__Problem requirements__.
Look through the material below and give the number of lines where the string "professionnel" appears, without any other words.

__Data supplied__.

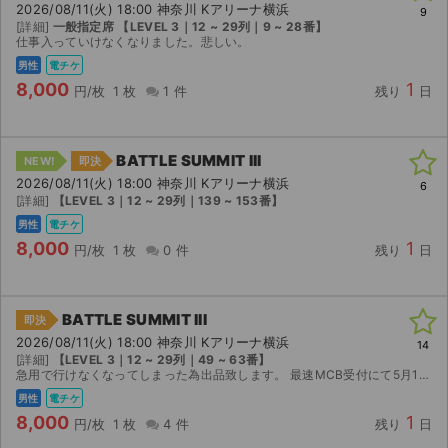
2026/08/11(火) 18:00 神奈川 Kアリーナ横浜
9
[詳細]
一般指定席 【LEVEL 3｜12 ~ 29列｜9 ~ 28番】
ライブ・コンサート（海外）
仕事入っていけなくなりました。悲しい。
男性
電チケ
イベント
8,000
1
円/枚
1 枚
1 件
残り
日
スポーツ
BATTLE SUMMIT III
NEW!
即決
演劇・ミュージカル
2026/08/11(火) 18:00 神奈川 Kアリーナ横浜
6
[詳細]
【LEVEL 3｜12 ~ 29列｜139 ~ 153番】
ご利用ガイド
男性
電チケ
8,000
1
円/枚
1 枚
0 件
残り
日
ご利用ガイド
手数料・お支払い方法
BATTLE SUMMIT III
即決
2026/08/11(火) 18:00 神奈川 Kアリーナ横浜
14
AIに質問する
[詳細]
【LEVEL 3｜12 ~ 29列｜49 ~ 63番】
急用で行けなくなってしまった為出品致します。 最速MCB受付にて5月16日に購入致しました。 チケットはイープラスにて分配する形になります。 整番発表は9日になります。 DVDは付属致しません。...
よくある質問
男性
電チケ
8,000
1
円/枚
1 枚
4 件
残り
日
お知らせ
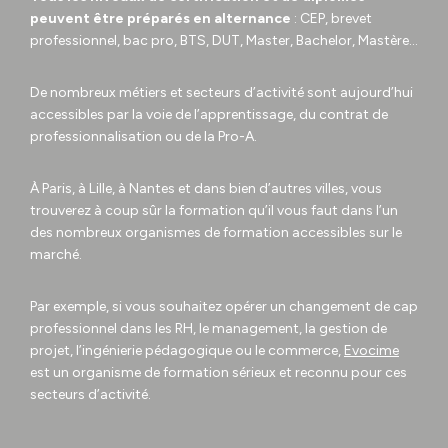
peuvent être préparés en alternance
: CEP, brevet
professionnel, bac pro, BTS, DUT, Master, Bachelor, Mastère…
De nombreux métiers et secteurs d’activité sont aujourd’hui
accessibles par la voie de l’apprentissage, du contrat de
professionnalisation ou de la Pro-A.
À Paris, à Lille, à Nantes et dans bien d’autres villes, vous
trouverez à coup sûr la formation qu’il vous faut dans l’un
des nombreux organismes de formation accessibles sur le
marché.
Par exemple, si vous souhaitez opérer un changement de cap
professionnel dans les RH, le management, la gestion de
projet, l’ingénierie pédagogique ou le commerce,
Evocime
est un organisme de formation sérieux et reconnu pour ces
secteurs d’activité.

__Final answer__.
2